Zuschreibung nach Sigle

Kommentar: G. Weber integrierte den Text später in überarbeiteter Form in seinen Bericht über das Winterhalbjahr 1811/12 für die AMZ (1812-V-21 Teil 1).

Creation

Tradition

  • Text Source: Badisches Magazin, Jg. 1, Nr. 191 (13. Oktober 1811), pp. 763–764

Text Constitution

  • “So”gegenüber den folgenden Worten stärker gesperrt und in größerer Type gesetzt.

Commentary

  • “weniger ansprach, als der Zitherschläger”Vgl. dazu 1810-V-19 (Teil 1 und 2) und das Lob über Peter Ritters Zitherschläger in 1811-V-57.
  • “Hauptszene Feodora’s”Szene 4 oder 7.
  • “Duett aus B”Duett Feodora und Major (Nr. 2) „Rein wie der Äther“.
  • “Mozart’schen Violin-Quartett (Nro.
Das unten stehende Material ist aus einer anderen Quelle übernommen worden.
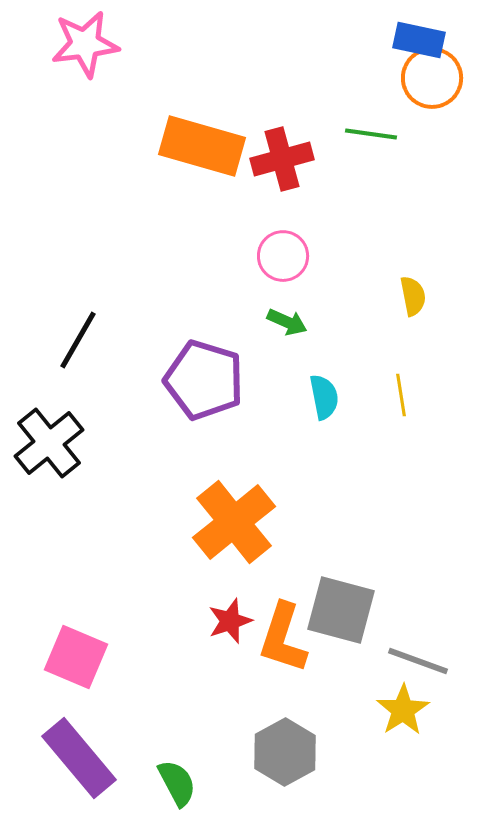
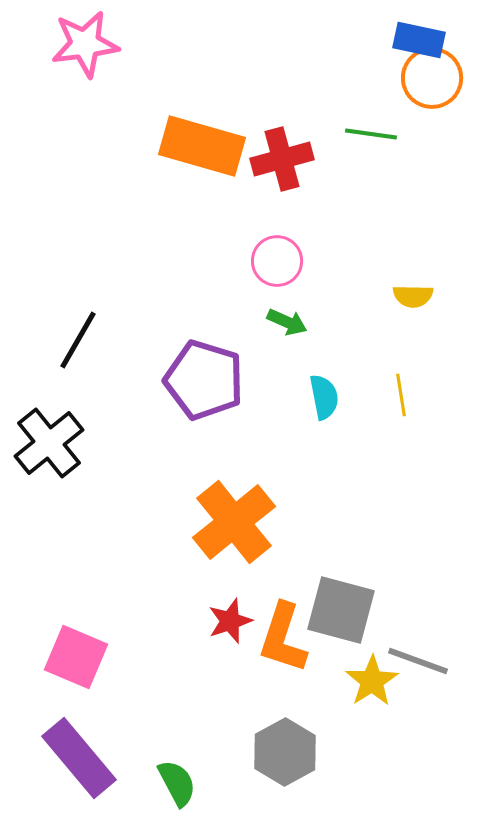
pink circle: moved 6 px left, 5 px down
yellow semicircle: rotated 102 degrees clockwise
yellow star: moved 31 px left, 29 px up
VI .)”Wolfgang Amadeus Mozart, Streichquartett C-Dur (KV 465), Nr. 6 der Joseph Haydn gewidmeten Quartette; die Figur, die auch bei Ritter vorkommt, war nicht zu ermitteln, da die Partitur der Feodora in Deutschland nicht mehr vorhanden ist.
  • “Musik beim Auftritte des Kaisers”Terzett Iwan, Major und Marie (Nr. 10).
  • “Couplets am Ende des Stückes”Schlußchor (Nr. 11).
  • “Mlle. Frank”Auf Luise Frank in der Titelpartie wurde ein mit K. e. i. gezeichnetes Huldigungsgedicht (An Louise Frank, als Feodore, am 11. October 1811) verfaßt, es erschien in: Badisches Magazin, Jg. 2, Nr. 66 (19. März 1812), S. 261.
  • “in Berlin und Breßlau gespielt haben,”Luise Frank gastierte mit großem Erfolg vom 7. April bis 3. Mai 1811 in Berlin und vom 24. Mai bis 4. Juni 1811 in Breslau; vgl. Kom. 1811-V-26.